Say I have something like the following, or very similar to it:
Code:
template <typename T1, typename T2>
auto function(T1 &&t1, T2 &&t2) -> typename std::common_type<T1, T2>::type &&
{
if (t1 > t2) return std::forward<T1>(t1);
return std::forward<T2>(t2);
}
The issue I'm having here is that I'm not so sure this is correct for what I want to do. I'd like to end up with a solution that would allow me to modify the variable on the caller's side from the function return (lvalue reference).
Ex:
Code:
function(...) = new_value;
The code above works (somewhat), but seems bugged. I am certain it has to do with the fact that the common type found might not match T2's type if T1 was found to be the common type, or the reverse. So when I try to do anything with the return, type conflict happens.
I can see this being an issue if I wanted to have the function being called, act as an lvalue reference and the common type is T1, so the return would be the value of t2, in T1's type, as some kind of reference, which I doubt will work...
An example of that:
Code:
template <typename T1, typename T2>
auto function(T1 &&t1, T2 &&t2) -> typename std::common_type<T1, T2>::type &&
{
if (t1 > t2) return std::forward<T1>(t1);
return std::forward<T2>(t2);
}
Code like this seems to work:
Code:
int val1 = 1;
long val2 = 2;
auto &&q = function(std::move(val1), std::move(val2));
++q;
std::cout << val1 << std::endl;
std::cout << val2 << std::endl;
And modifies val2 to be 3... But if val1 is higher than val2, val1 never gets modified to be 2, and most likely because the common type is long, but trying to modify that value from a reference to type long isn't going to work...?

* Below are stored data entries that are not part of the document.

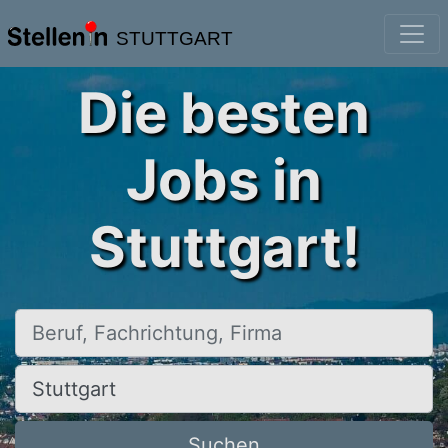
STUTTGART
Die besten
Jobs in
Stuttgart!
Beruf, Fachrichtung, Firma
Ort, Stadt
Suchen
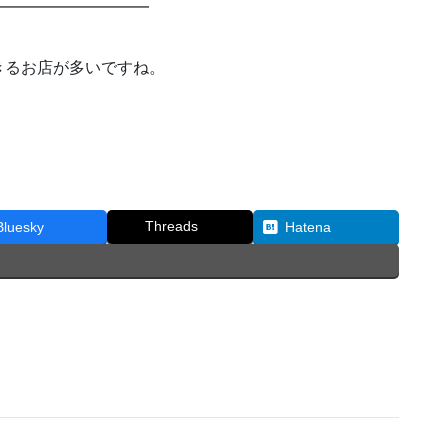
━━━━━━━━━━
きるお店が多いですね。
Threads
Bluesky
Hatena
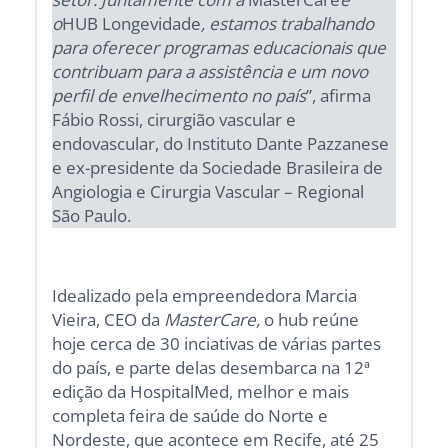
o
HUB Longevidade
, estamos trabalhando
para oferecer programas educacionais que
contribuam para a assistência e um novo
perfil de envelhecimento no país
”, afirma
Fábio Rossi, cirurgião vascular e
endovascular, do Instituto Dante Pazzanese
e ex-presidente da Sociedade Brasileira de
Angiologia e Cirurgia Vascular – Regional
São Paulo.
Idealizado pela empreendedora Marcia
Vieira, CEO da
MasterCare,
o hub reúne
hoje cerca de 30 inciativas de várias partes
do país, e parte delas desembarca na 12ª
edição da HospitalMed, melhor e mais
completa feira de saúde do Norte e
Nordeste, que acontece em Recife, até 25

I also get a warning about returning a reference to a temp variable, which is confusing because it seems to work as though it's modifying the value from the caller of the function, and not some temp in the function that I wouldn't see change.
Can anybody help clear the confusion here? :S
For a function with 1 template type, it seems simple enough:
Code:
template <typename T>
T && f(T &&x, T &&y)
{
return x > y ? std::forward<T>(x) : std::forward<T>(y);
}